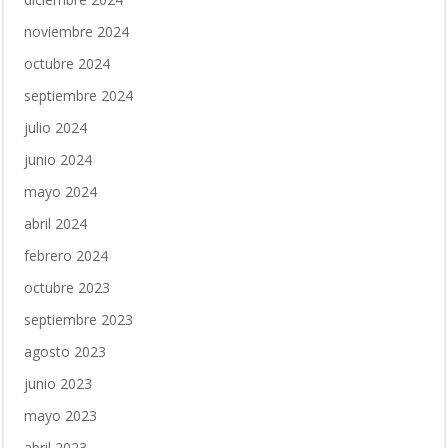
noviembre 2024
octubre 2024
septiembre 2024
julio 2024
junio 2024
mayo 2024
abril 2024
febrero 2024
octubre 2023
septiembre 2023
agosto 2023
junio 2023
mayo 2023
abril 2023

═══

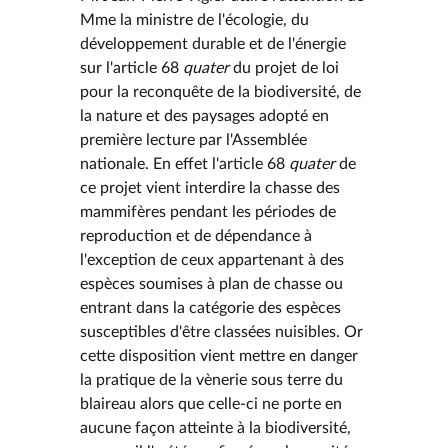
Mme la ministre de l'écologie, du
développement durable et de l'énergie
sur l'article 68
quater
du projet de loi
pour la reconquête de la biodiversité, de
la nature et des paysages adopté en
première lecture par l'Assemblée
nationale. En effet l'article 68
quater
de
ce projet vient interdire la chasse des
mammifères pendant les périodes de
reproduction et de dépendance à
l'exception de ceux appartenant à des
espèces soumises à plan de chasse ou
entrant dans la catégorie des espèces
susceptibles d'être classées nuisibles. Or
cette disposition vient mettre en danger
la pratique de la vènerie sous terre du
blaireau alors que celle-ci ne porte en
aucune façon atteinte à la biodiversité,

═══

> _Task instructions_
The response should consist of the number of lines in the data that hold the word "chasse", with nothing added.

> _Solution to this problem_
2